Zbrachlin. Jubileusz emeryckiego koła
W restauracji „Gala” w Zbrachlinie spotkali się członkowie Koła Emerytów i Rencistów i Inwalidów na uroczystości jubileuszu 30-lecia działalności.
Organizacja powstała 30 lat temu z inicjatywy ówczesnego przewodniczącego rady nadzorczej Gminnej Spółdzielni „Samopomoc Chłopska” Dominika Wycichowskiego, który został pierwszym przewodniczącym. Nowa powstała organizacja społeczna, jej zarząd ściśle współpracowali z zarządem GS. Podejmowali wspólne inicjatywy, organizowali uroczystości, imprezy okolicznościowe, wycieczki. Po śmieci Wycichowskiego wyglądało, że koło rozpadnie się. W 1997 roku, na prośbę Zarządu Rejonowego Polskiego Związku Emerytów, Rencistów i Inwalidów w Aleksandrowie Kujawskim przeprowadzono wybory, które wyłoniły nowa przewodniczącą – Halinę Więconek, skarbnikiem został Symforian Balcerowski, a sekretarzem Jerzy Kwiatkowski. W tym czasie koło liczyło 20 osób.

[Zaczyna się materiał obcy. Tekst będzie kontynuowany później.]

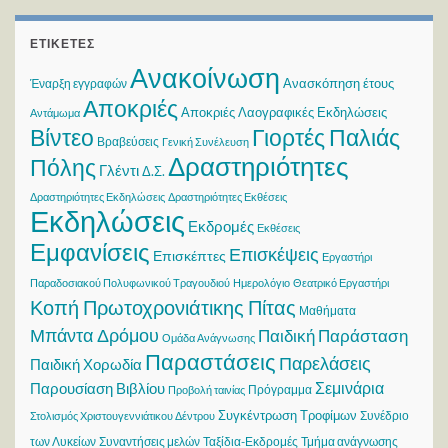
ΕΤΙΚΈΤΕΣ
Ανακοίνωση
Ανασκόπηση έτους
Έναρξη εγγραφών
Αποκριές
Αποκριές Λαογραφικές Εκδηλώσεις
Αντάμωμα
Βίντεο
Γιορτές Παλιάς
Βραβεύσεις
Γενική Συνέλευση
Δραστηριότητες
Πόλης
Γλέντι
Δ.Σ.
Δραστηριότητες Εκδηλώσεις
Δραστηριότητες Εκθέσεις
Εκδηλώσεις
Εκδρομές
Εκθέσεις
Εμφανίσεις
Επισκέψεις
Επισκέπτες
Εργαστήρι
Παραδοσιακού Πολυφωνικού Τραγουδιού
Ημερολόγιο
Θεατρικό Εργαστήρι
Κοπή Πρωτοχρονιάτικης Πίτας
Μαθήματα
Μπάντα Δρόμου
Παιδική Παράσταση
Ομάδα Ανάγνωσης
Παραστάσεις
Παρελάσεις
Παιδική Χορωδία
Σεμινάρια
Παρουσίαση Βιβλίου
Πρόγραμμα
Προβολή ταινίας
Συγκέντρωση Τροφίμων
Συνέδριο
Στολισμός Χριστουγεννιάτικου Δέντρου
των Λυκείων
Συναντήσεις μελών
Ταξίδια-Εκδρομές
Τμήμα ανάγνωσης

Po 10 latach funkcję przewodniczącego objął Teofil Tomaszewski, który pełnił ją kolejne 10 lat. Szeregi organizacji zwiększyły się do 50 osób. Koło w Wagańcu urosło do rangi najliczniejszego w regionie.

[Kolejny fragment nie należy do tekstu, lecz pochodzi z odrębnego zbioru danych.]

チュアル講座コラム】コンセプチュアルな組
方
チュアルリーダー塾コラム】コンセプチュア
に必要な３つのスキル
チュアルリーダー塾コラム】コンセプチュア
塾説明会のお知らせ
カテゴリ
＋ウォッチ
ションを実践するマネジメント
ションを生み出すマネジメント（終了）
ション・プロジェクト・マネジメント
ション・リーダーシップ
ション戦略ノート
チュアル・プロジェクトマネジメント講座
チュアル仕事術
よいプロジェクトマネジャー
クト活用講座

- 30 lat istnienia to przede wszystkim czas wspólnej pracy i spotkań – mówi Halina Rutecka, która w marcu br. została przewodniczącą koła. Kieruje nim wspólnie ze skarbnikiem Małgorzatą Smykowską i sekretarzem Jolantą Momot. Obecnie organizacja skupia 62 członków. Podczas jubileuszowego spotkania przyjęto cztery osoby.
Przed rozpoczęciem uroczystości z interesującym programem okolicznościowym wystąpili uczniowie szkoły w Niszczewach, przygotowywani przez Wiolettę Świątkowską i Tomasza Centkowskiego.
Jubileusz był okazją do podziękowania za dotychczasową działalność, co zrobił wójt Piotr Kosik, radny powiatu Maciej Włoch oraz liczne grono zaproszonych gości. Były kwiaty, uściski, wyróżniającym się członkom wręczono dyplomy i statuetki. Zebrani odśpiewali sto lat państwu Łopatkowskim i Wiatrowskim, którzy w tym roku obchodzili 50-lecie związku małżeńskiego. Oficjalną część jubileuszowego spotkania zakończono wspólnym zdjęciem.